Rule of thumb: WebP and AVIF for images you publish on the web, JPG (or PNG) for anything a person or a form will upload, download or print. When in doubt about a form, send JPG.

The web performance angle

On a website, image weight is usually the biggest single factor in how fast a page loads, and lighter images directly improve Core Web Vitals like Largest Contentful Paint. This is where WebP and AVIF earn their place: serving the same hero image as WebP instead of JPG can cut 25–35% off its weight, and AVIF can do better still on the right image, with no visible quality loss at sensible settings.

  • Convert large JPG and PNG assets to WebP before uploading them to your site or CMS, so the smaller file downloads faster on every visit.
  • Keep an original JPG or PNG as a fallback if you support browsers or tools that can't read WebP.
  • Resize the image to the size it's actually displayed at first; a 4000-px-wide photo shrunk in the browser still downloads at full weight. Drop the dimensions with resize in pixels before converting.
  • After converting, you can still trim further by compressing to a target KB if you have a strict budget.

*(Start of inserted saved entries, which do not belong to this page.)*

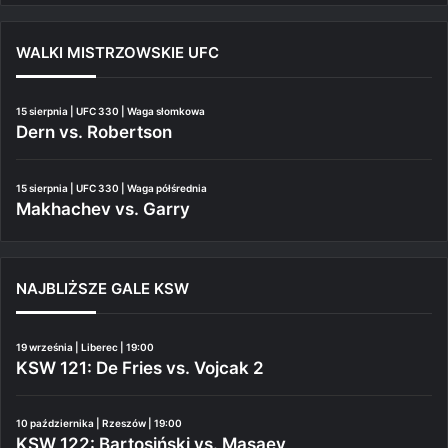
WALKI MISTRZOWSKIE UFC
15 sierpnia | UFC 330 | Waga słomkowa
Dern vs. Robertson
15 sierpnia | UFC 330 | Waga półśrednia
Makhachev vs. Garry
NAJBLIŻSZE GALE KSW
19 września | Liberec | 19:00
KSW 121: De Fries vs. Vojcak 2
10 października | Rzeszów | 19:00
KSW 122: Bartosiński vs. Masaev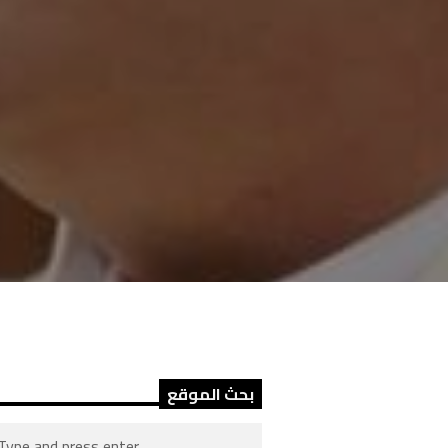
بحث الموقع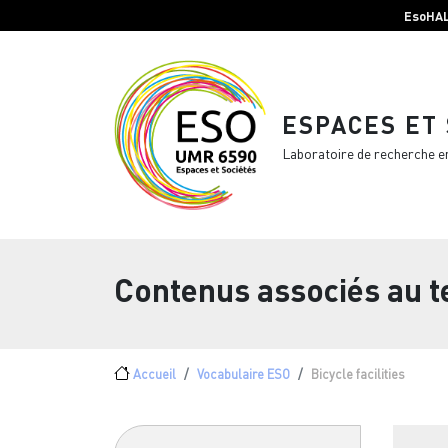
Menu top Header
Aller au contenu principal
EsoHA
ESPACES ET
Laboratoire de recherche e
Contenus associés au 
Fil d'Ariane
Accueil
Vocabulaire ESO
Bicycle facilities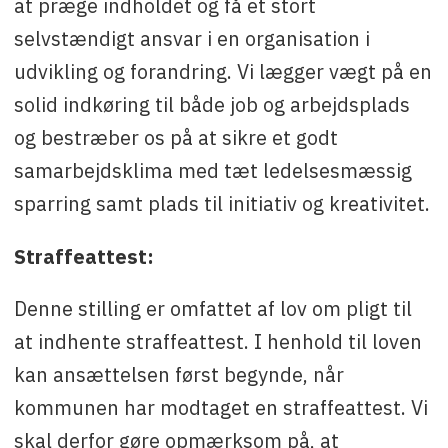
at præge indholdet og få et stort
selvstændigt ansvar i en organisation i
udvikling og forandring. Vi lægger vægt på en
solid indkøring til både job og arbejdsplads
og bestræber os på at sikre et godt
samarbejdsklima med tæt ledelsesmæssig
sparring samt plads til initiativ og kreativitet.
Straffeattest:
Denne stilling er omfattet af lov om pligt til
at indhente straffeattest. I henhold til loven
kan ansættelsen først begynde, når
kommunen har modtaget en straffeattest. Vi
skal derfor gøre opmærksom på, at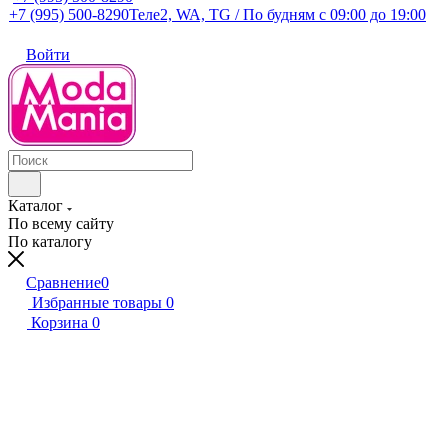
+7 (995) 500-8290
Теле2, WA, TG / По будням c 09:00 до 19:00
Войти
Каталог
По всему сайту
По каталогу
Сравнение
0
Избранные товары
0
Корзина
0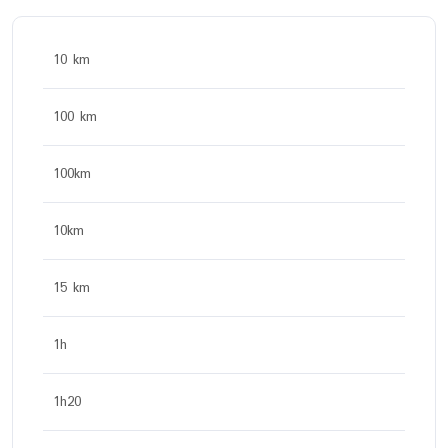
10 km
100 km
100km
10km
15 km
1h
1h20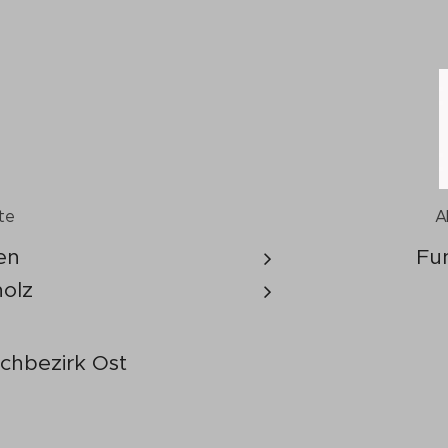
te
A
en
Fu
olz
chbezirk Ost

The order that works well is resize, then convert to WebP, then compress only if you still need to. Doing the dimensions first means every later step works on a smaller image and runs faster.

Converting between formats without losing quality

Converting is safe in one direction and lossy in the other, and knowing which is which saves you from quietly degrading an image. Going from a lossless source (PNG) to a lossy target (JPG or lossy WebP) discards detail once and can't be undone, but for a photo that's fine and intended. Going from JPG to PNG does not restore lost detail; it only wraps the already-degraded JPG in a bigger lossless container, so the file balloons for no quality gain. Only convert to PNG when you genuinely need transparency or lossless editing.

  1. Identify what you actually need: smallest web file (WebP/AVIF), universal compatibility (JPG), transparency or sharp graphics (PNG/WebP).
  2. Resize to the dimensions you'll display or upload at, so you're not converting a needlessly huge image.
  3. Convert: to WebP for the web, JPG to PNG when you need transparency or a lossless copy, or PNG to JPG to shrink a graphic-saved photo.
  4. If a form rejected your file's format, convert it to JPG and re-upload; that clears the vast majority of format errors.
  5. Compress to a KB target only if you still have a strict size limit after converting.

Every conversion above happens locally in your browser. The image is decoded, re-encoded and downloaded on your own device, so nothing is sent to a server. For more on protecting quality while you shrink files, see the companion guide on compressing images without visible quality loss.

Quick decision rules

If you remember nothing else, these four lines cover almost every real situation.

  • Photograph for the web → WebP (with a JPG fallback if you need maximum reach).
  • Photograph to upload, email, print or attach → JPG.
  • Logo, icon, screenshot, chart or anything with transparency or hard edges → PNG, or WebP for a lighter web version.
  • Chasing the absolute smallest file on a modern site you control → AVIF, served alongside a WebP or JPG fallback.

And the single most common fix: if an upload form says the format is invalid, it almost always wants JPG. Convert and try again.